He recorrido el Valle sin romería y he visto las primeras amapolas de la primavera. Han surgido como siempre, espontáneas, sin pedir permiso al campo verde que las abraza. La amapola es un pliegue de la Naturaleza, el bermellón hecho pétalo, el recuerdo de lo que está por venir. Dice la mitología, que es donde está todo, que Démeter, diosa de la fertilidad y las cosechas, tenía una hija, Perséfone, que fue raptada por Hades mientras recogía amapolas. Fue tras ella por todo el mundo, cielo y tierra, y ordenó parar incluso los frutos que de ella manaban. Hasta que Zeus determinó que Perséfone pasara seis meses con Hades y otros seis con su madre. Sin embargo, los agricultores saben que la amapola, pese a su belleza, no es más que rastrojo vivo que lastra al cereal. Dicen incluso que tiene poderes somníferos y es utilizada en ocasiones como adormidera o placebo. Es tan bella que, como el Magistral de la Regenta, dan ganas de metérsela en la boca para que estalle la voluptuosidad entera y envolverla sobre la lengua. Como todo lo hermoso, lleva el veneno dentro.

La inutilidad de la amapola da incluso hasta para un debate filosófico. Es enormemente bella, pero no sirve para nada. Coquetea incluso con la cursilería, como aquella canción de Joseph Lacalle. Sin embargo, recrea la mirada y baña el campo en colores inimaginables durante el invierno. El rojo sobre el verde es la acuarela disuelta, la disimilitud constante, una mezcla increíble. Es como si los godos se hubieran quedado a vivir con los árabes y los asaltaran cada primavera. Y, sin embargo, la Naturaleza es sabia y encripta cada mayo con su amapola. Pese al ruido y la furia que estos días atacan la televisión y los medios, las amapolas han respirado en un verde claro sin que hubiese balas ni cuchillos por medio. Nos empeñamos en retorcer las cosas, cuando las cosas tienen su propio curso. Como el Tajo desemboca en Lisboa.

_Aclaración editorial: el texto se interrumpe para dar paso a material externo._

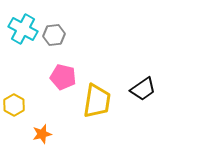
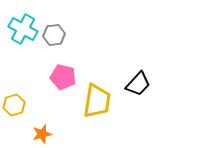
black trapezoid: moved 5 px left, 5 px up; rotated 12 degrees counterclockwise
yellow hexagon: rotated 15 degrees clockwise
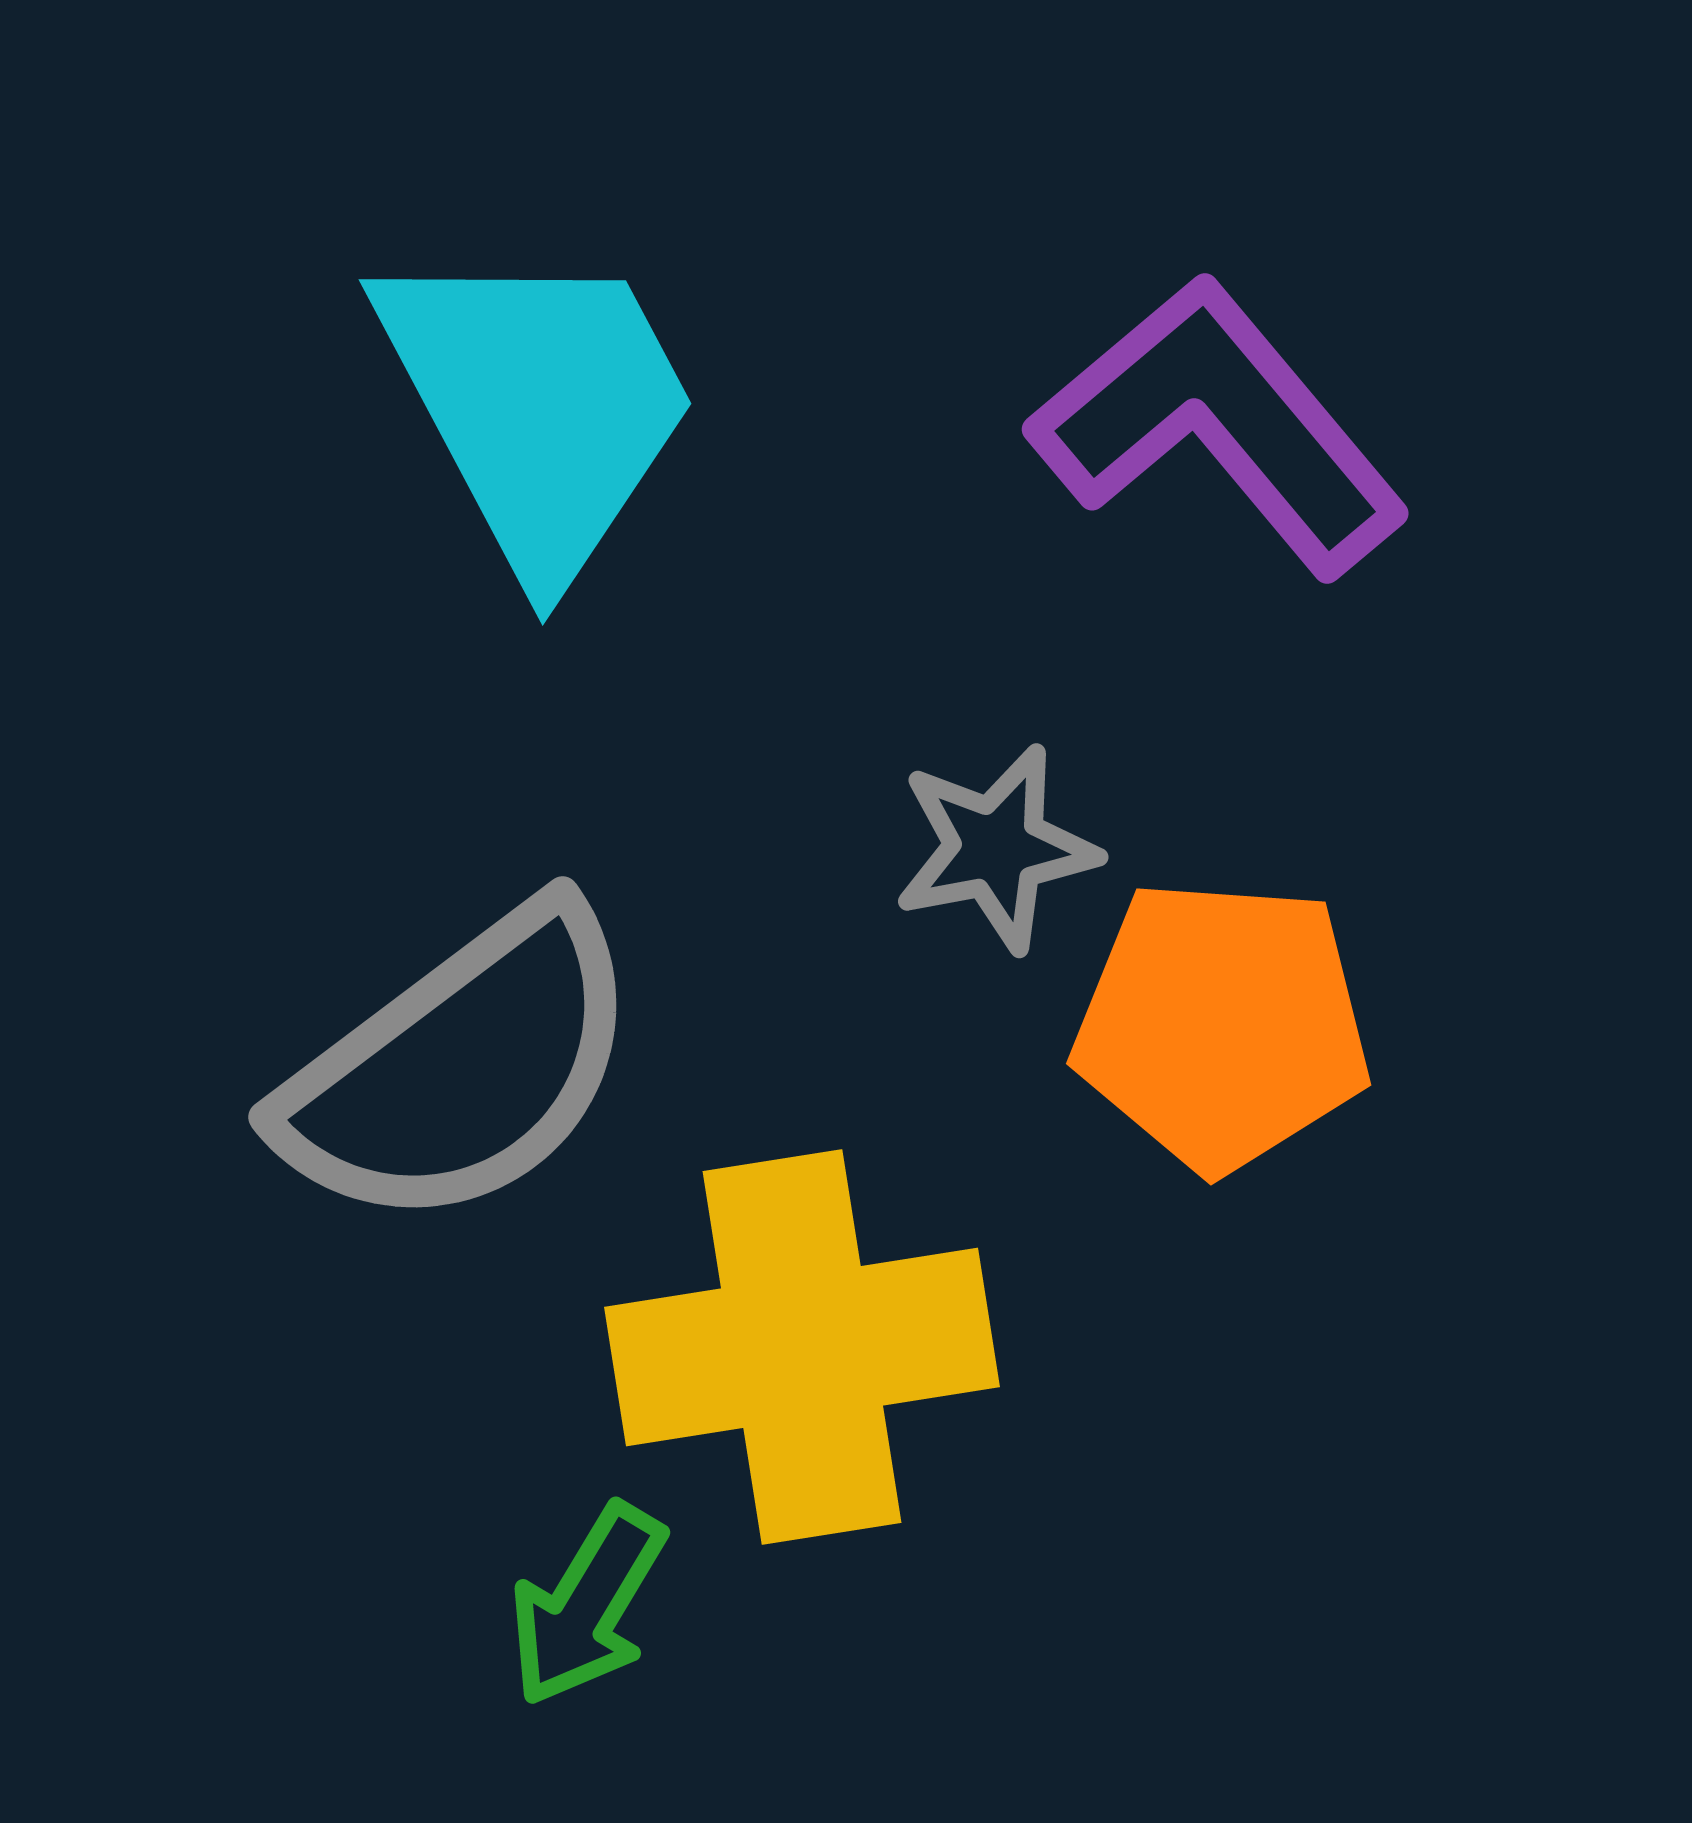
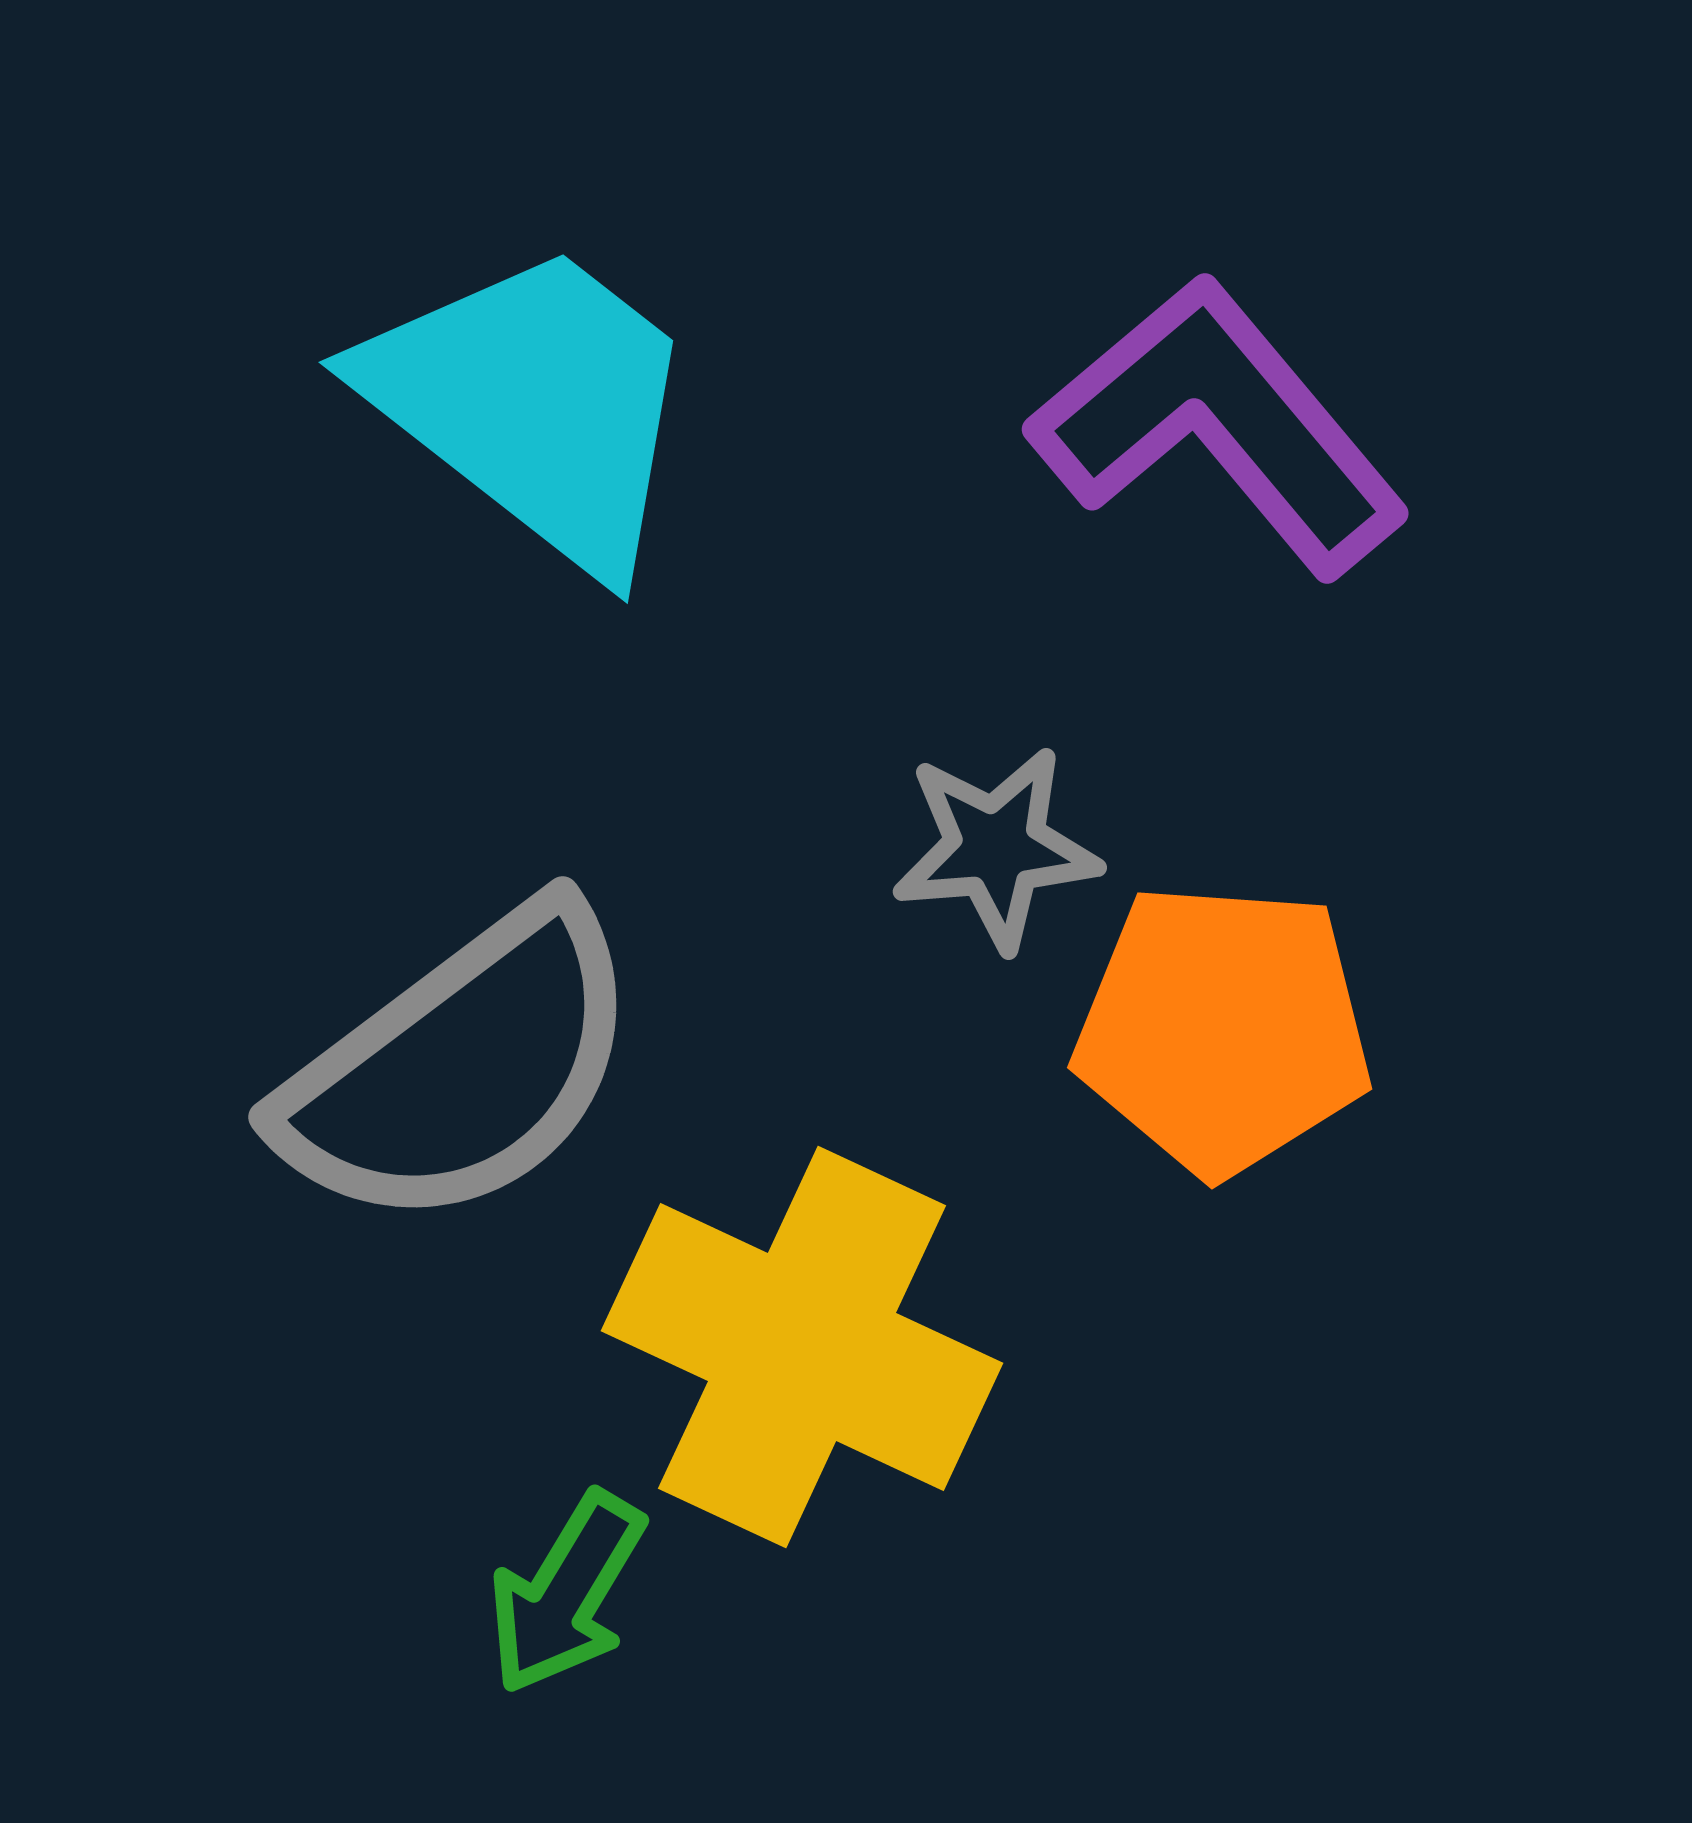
cyan trapezoid: moved 4 px left, 1 px up; rotated 24 degrees counterclockwise
gray star: rotated 6 degrees clockwise
orange pentagon: moved 1 px right, 4 px down
yellow cross: rotated 34 degrees clockwise
green arrow: moved 21 px left, 12 px up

Las amapolas se rompen al primer soplo de viento y los pétalos hunden sus lágrimas en la nada. La gota fría del primer rocío terminará entre los dientes de la tierra que secará el sol de agosto. Y, sin embargo, la amapola fue bella en primavera como lo fue el primer amor que asaltó la conciencia. Ese rojo desmedido frente al verde sempiterno es el triple salto mortal, la alegría de vivir, la pasión desaforada, el trueno rápido y el látigo, el relámpago prodigioso, el rayo hendido en el costado. Todo volverá a ser lo que fue, pero nadie nos quitará lo vivido, aquellos años que abruptamente escalaron nuestro ser como si roca toledana se tratara para quedar fijos en la memoria igual que el Rey Moro observa a su amada. La primavera se precipita en los sentidos y agita las papeletas. No quiero romper el artículo en política, pero todo se lee entre las líneas y las televisiones, aquellas a donde volverán las golondrinas que un día vinieron al jardín sus nidos a colgar.